■ Task description ■
Output only the lines below from the one containing "Apple Tree Learning Center is" to the one containing "exceptional creation of God", exactly as written, both ends kept.

■ Exercise data ■
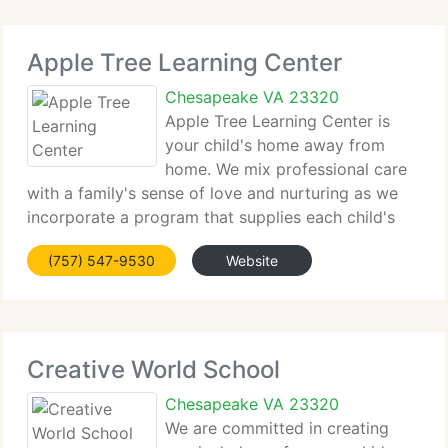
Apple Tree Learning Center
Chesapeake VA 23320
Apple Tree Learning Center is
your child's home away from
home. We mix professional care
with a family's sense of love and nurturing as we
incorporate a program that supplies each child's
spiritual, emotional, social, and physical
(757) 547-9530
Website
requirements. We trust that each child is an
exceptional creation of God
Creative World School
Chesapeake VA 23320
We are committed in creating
--
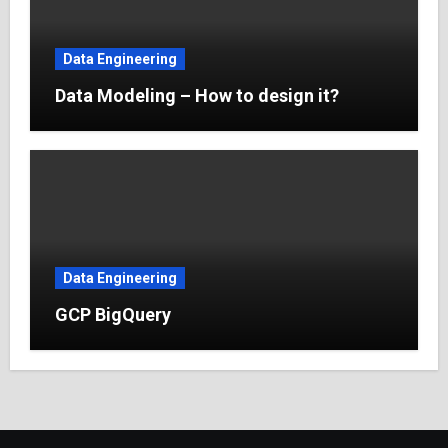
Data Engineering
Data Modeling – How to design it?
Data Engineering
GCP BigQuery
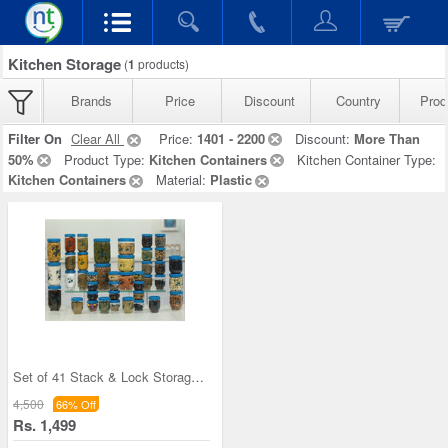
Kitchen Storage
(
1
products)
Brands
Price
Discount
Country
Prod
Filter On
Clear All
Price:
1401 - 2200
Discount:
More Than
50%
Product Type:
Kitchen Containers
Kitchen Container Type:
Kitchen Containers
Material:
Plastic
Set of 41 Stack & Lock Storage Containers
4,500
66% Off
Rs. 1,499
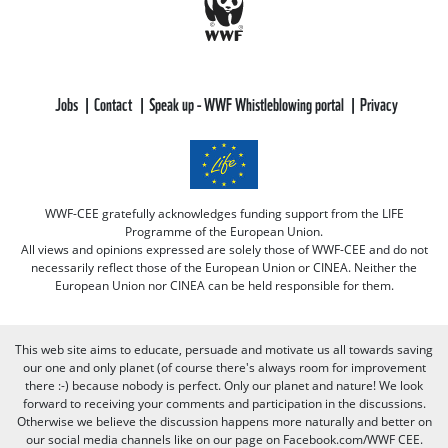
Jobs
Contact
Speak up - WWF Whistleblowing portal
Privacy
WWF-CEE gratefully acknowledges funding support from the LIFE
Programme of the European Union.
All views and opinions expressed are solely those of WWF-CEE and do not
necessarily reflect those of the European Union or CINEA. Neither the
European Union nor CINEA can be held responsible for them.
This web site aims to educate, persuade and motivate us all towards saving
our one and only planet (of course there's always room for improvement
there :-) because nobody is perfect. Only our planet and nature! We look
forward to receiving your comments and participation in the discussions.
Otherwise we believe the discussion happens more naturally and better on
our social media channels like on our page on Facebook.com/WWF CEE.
...
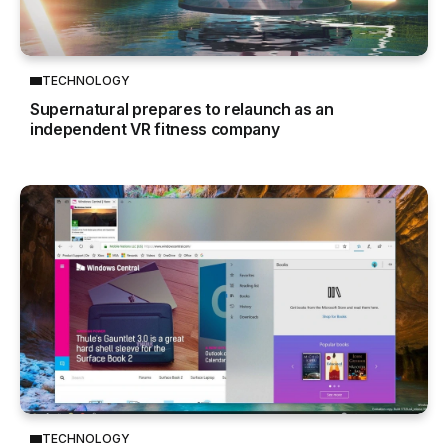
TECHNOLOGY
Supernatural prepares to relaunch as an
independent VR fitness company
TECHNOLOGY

■ Answer to this task ■
Apple Tree Learning Center is
your child's home away from
home. We mix professional care
with a family's sense of love and nurturing as we
incorporate a program that supplies each child's
spiritual, emotional, social, and physical
(757) 547-9530
Website
requirements. We trust that each child is an
exceptional creation of God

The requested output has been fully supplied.